B. The several hundred thousand position credit derivative batch could be Synthetic CDO tranches and standard tranches and require slightly more complicated computation than the batch of default swaps assumed in the previous analysis. But all the correlation traders (folks that trade CDOs and tranches) we know in 2011 were back to trading vanilla credit derivatives and bonds. The credit derivative batch with active risk flowing through in 2011 is the default swap batch (you can include index protection like CDX and ITRX in this batch as well). Who is going to spend three years improving the overnight process on a correlation credit derivative book that is managed part time by a junior trader with instructions to take on zero risk? No one.

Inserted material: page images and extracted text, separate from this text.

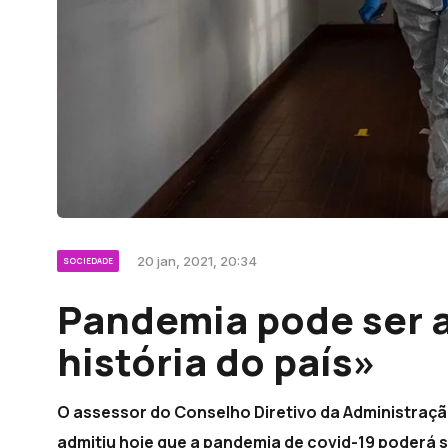
20 jan, 2021, 20:34
SOCIEDADE
Pandemia pode ser a
história do país»
O assessor do Conselho Diretivo da Administraçã
admitiu hoje que a pandemia de covid-19 poderá se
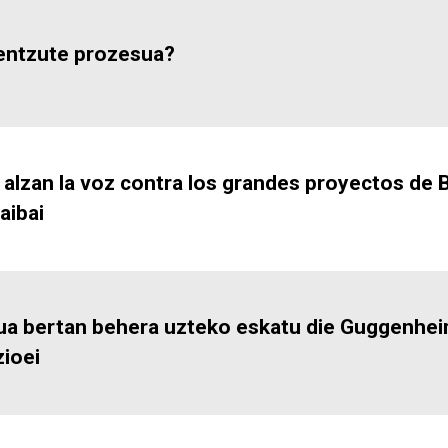
 entzute prozesua?
alzan la voz contra los grandes proyectos de Biz
aibai
a bertan behera uzteko eskatu die Guggenhei
zioei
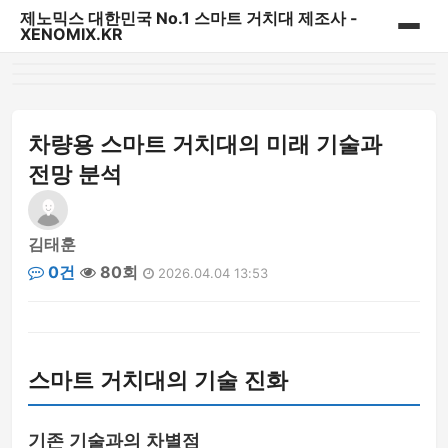
제노믹스 대한민국 No.1 스마트 거치대 제조사 -
XENOMIX.KR
홈
제노믹스 베스트 상품
차량용 스마트 거치대의 미래 기술과
전망 분석
CD슬롯 & 송풍구거치대
대시보드 거치대
김태훈
0건
80회
2026.04.04 13:53
자바라거치대
태블릿&내비게이션 거치대
스마트 거치대의 기술 진화
다용도 일상용 거치대
파워핸들/핑거링/충전기
기존 기술과의 차별점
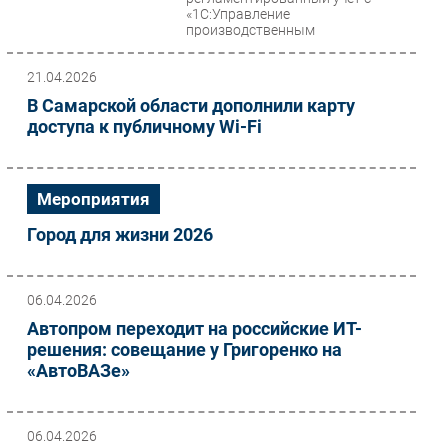
«1С:Управление
производственным
предприятием»...
21.04.2026
В Самарской области дополнили карту
доступа к публичному Wi-Fi
Мероприятия
Город для жизни 2026
06.04.2026
Автопром переходит на российские ИТ-
решения: совещание у Григоренко на
«АвтоВАЗе»
06.04.2026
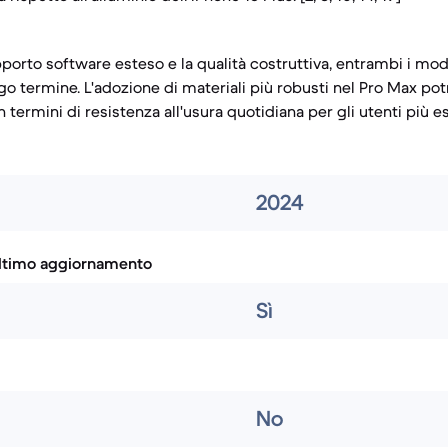
porto software esteso e la qualità costruttiva, entrambi i mod
ngo termine. L'adozione di materiali più robusti nel Pro Max po
 termini di resistenza all'usura quotidiana per gli utenti più es
2024
ultimo aggiornamento
Sì
No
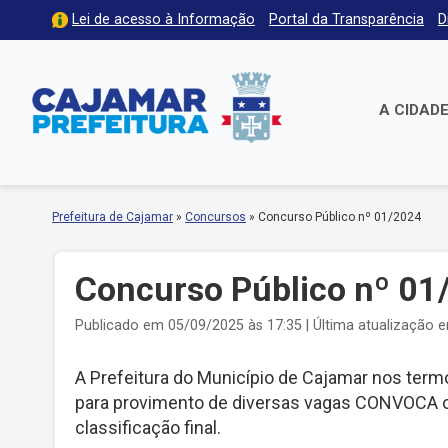
Lei de acesso à Informação
Portal da Transparência
D
A CIDAD
Prefeitura de Cajamar
»
Concursos
»
Concurso Público nº 01/2024
Concurso Público nº 01
Publicado em 05/09/2025 às 17:35 | Última atualização 
A Prefeitura do Município de Cajamar nos term
para provimento de diversas vagas CONVOCA os
classificação final.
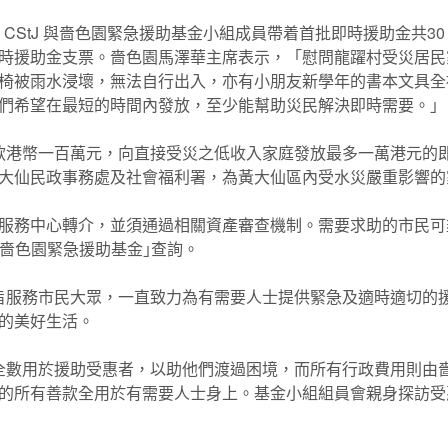
 MH, CStJ 與嗇色園緊急援助基金小組成員帶着首批即時援助金
時援助金支票。嗇色園馬澤華主席表示，「慰問龍躍村受災居民
椅被雨水浸壞，無法自行出入，亦有小朋友新學年的書本文具全
們希望在最短的時間內發放，至少能幫助災民解決即時需要。」
款港幣一百萬元，向直接受災之低收入家庭發放最多一萬港元的
大仙民政事務處及社會福利署，為黃大仙區內受水災嚴重影響的
服務中心轉介，並須通過相關資產審查機制。需要求助的市民可
向「嗇色園緊急援助基金｣查詢。
旨服務市民大眾，一直致力為有需要人士提供緊急及適時適切的援助
的美好生活。
全數用於援助受惠者，以助他們渡過困境，而所有行政費用則由
的所有善款全用於有需要人士身上。基金小組組員會親身探訪受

C. The ISDA code just analyzed is not likely to be the same as the 2011 award winning production credit derivative batch code. In fact, we know portions of the production credit derivative batch were translated into FPGA circuitry, so the code is real different, right? Well over the last decade of CDS trading most of the broker-dealers evolved to the same quantitative methodology for valuing default swaps. Standards for converting upfront fees to spreads (ISDA) and unwind fees (Bloomberg’s CDSW screen) have influenced broker-dealer CDS valuation methodology. We do not personally know exactly what quantitative analytics each one of the of the broker-dealers runs in 2011, but Jarrow-Turnbull default arrival and Brent’s method for credit curve cooking covers a non-trivial subset of the broker-dealers. The ISDA code is not likely to be vastly different from the production code the other broker-dealers use in terms of quantitative method. Of course, in any shop there could be some undisclosed quantitative tweaks included in production and the MacPro + 2 seconds analysis case would be exposed in that event.
D. The computational performance analysis just presented could be flawed. We have only thought about this since seeing the Computerworld UK article and spent a couple weekends working out the estimate details. We could have made a mistake or missed something. But even if we are off by a factor of 100 in our estimates (we are not) its still $2500 + MacPro + 200 seconds versus $1,000,000 + 1000 CPU+ FPGAs+238 seconds.